Thus paradoxical outcomes arise when {D(f(x_\bullet), g(y_\bullet), h(z_\bullet)) = 3}. Now, we compute that for randomly selected {x_\bullet}, {y_\bullet}, {z_\bullet} that

\displaystyle  \begin{aligned} \mathbf E D(f(x_\bullet), g(y_\bullet), h(z_\bullet)) &= \mathbf E \sum_S \sum_T \left( \widehat f(S) \widehat g(T) + \widehat g(S) \widehat h(T) + \widehat h(S) \widehat f(T) \right) \left( \chi_S(x_\bullet)\chi_T(y_\bullet) \right) \\ &= \sum_S \sum_T \left( \widehat f(S) \widehat g(T) + \widehat g(S) \widehat h(T) + \widehat h(S) \widehat f(T) \right) \mathbf E\left( \chi_S(x_\bullet)\chi_T(y_\bullet) \right). \end{aligned}

Now we observe that:

  • If {S \neq T}, then {\mathbf E \chi_S(x_\bullet) \chi_T(y_\bullet) = 0}, since if say {s \in S}, {s \notin T} then {x_s} affects the parity of the product with 50% either way, and is independent of any other variables in the product.
  • On the other hand, suppose {S = T}. Then

    \displaystyle  \chi_S(x_\bullet) \chi_T(y_\bullet) = \prod_{s \in S} x_sy_s.
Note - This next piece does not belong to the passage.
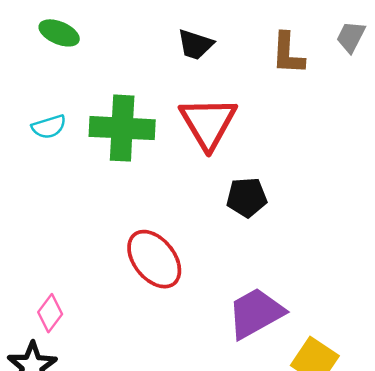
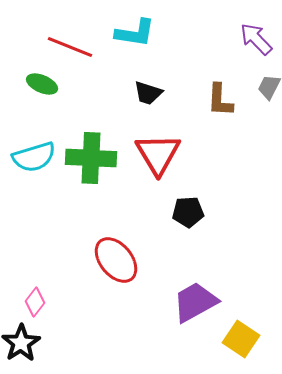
cyan semicircle: (49, 127) -> (34, 157), size x1.6

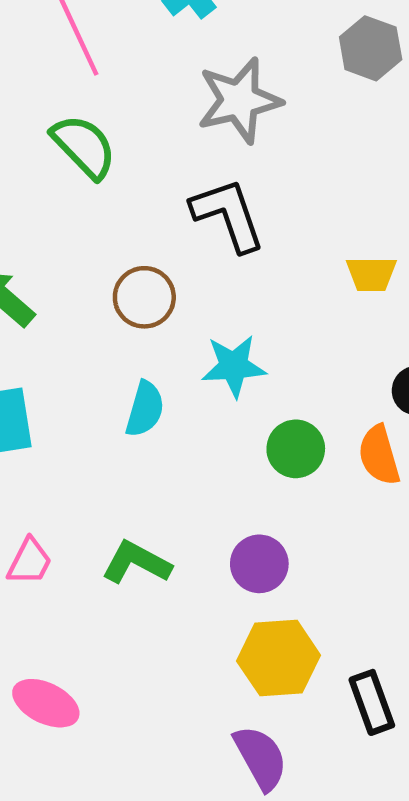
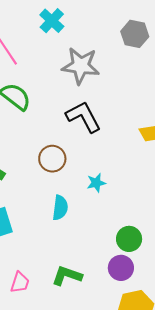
gray star: (239, 100) -> (81, 66), turned 30
cyan star: (234, 366) -> (96, 183), size x0.7
green circle: (296, 449) -> (129, 239), moved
    Note that {x_sy_s} is equal to {1} with probability {\frac13} and {-1} with probability {\frac23} (since {(x_s, y_s, z_s)} is uniform from {3!=6} choices, which we can enumerate). From this an inductive calculation on {|S|} gives that

    \displaystyle  \prod_{s \in S} x_sy_s = \begin{cases} +1 & \text{ with probability } \frac{1}{2}(1+(-1/3)^{|S|}) \\ -1 & \text{ with probability } \frac{1}{2}(1-(-1/3)^{|S|}). \end{cases}

    Thus

    \displaystyle  \mathbf E \left( \prod_{s \in S} x_sy_s \right) = \left( -\frac13 \right)^{|S|}.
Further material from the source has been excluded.